Federal Jury Convicts Patient Recruiter in $1.1 Million Kickback Scheme

The Justice Department secured a conviction last week of a Michigan-based patient recruiter for her participation in a conspiracy to commit healthcare fraud. From 2009 to 2012, the recruiter and her co-conspirators developed a scheme to defraud Medicare through the filing of false home health claims. The recruiter solicited and received kickbacks in exchange for referring Medicare beneficiaries to a home health agency owned by her co-conspirators. That agency then submitted claims to Medicare for services allegedly provided to those beneficiaries.

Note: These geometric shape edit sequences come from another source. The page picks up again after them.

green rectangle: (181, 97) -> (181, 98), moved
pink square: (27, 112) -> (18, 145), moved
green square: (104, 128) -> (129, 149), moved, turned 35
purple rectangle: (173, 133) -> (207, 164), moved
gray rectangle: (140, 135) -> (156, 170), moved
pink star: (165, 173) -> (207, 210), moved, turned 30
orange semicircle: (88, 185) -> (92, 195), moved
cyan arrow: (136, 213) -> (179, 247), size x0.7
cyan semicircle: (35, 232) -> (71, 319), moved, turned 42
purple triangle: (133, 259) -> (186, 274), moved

The claims at issue totaled approximately $1.1 million.

The DOJ press release is here.

Ophthalmology Practice and Owner Settle Healthcare Fraud Claims for Over $2 Million

The US Attorney’s Office in the Southern District of New York reached a $2 million settlement in a civil fraud lawsuit against a doctor and his practice called Metropolitan Retina Associates, Inc.

The settlement resolved False Claim Act allegations that the doctor and his practice billed Medicare and Medicaid for tests of such poor quality that they provided no diagnostic value and billed for other tests that lacked supporting documentation or were not performed at all.  The doctor and the practice were required to issue an admission and accept responsibility for the conduct in addition to making the $2 million payment.  

The US Attorney’s Office press release is here.

Kickback Scheme Results in Jail Sentence for Owner of Houston Healthcare Clinics

On November 7, 2018, a federal judge sentenced the owner of three Houston, Texas area clinics to 36 months in prison followed by three years of supervised release as part of a plea agreement under which the owner admitted to causing others to submit false and fraudulent claims to Medicare for services not actually provided and/or not actually authorized by a physician.

The owner admitted to directing others to add tests and procedures that were not performed and to create false patient records to support claims for those tests and procedures. In addition to a prison sentence, the court ordered the owner to pay $2.7 million in restitution to Medicare.

The US Attorney’s Office press release is here.

Litigation Developments

Deion Sanders’s Charity at Risk for Default Judgment in Alleged Scheme to Defraud the U.S. Government

A whistleblower suing former NFL star Deion Sanders’s charity, Prime Time Association, for allegedly violating the False Claims Act, asked a federal magistrate judge to enter a default judgment against Sanders and the charity for failing to appear at hearings or otherwise respond to the court.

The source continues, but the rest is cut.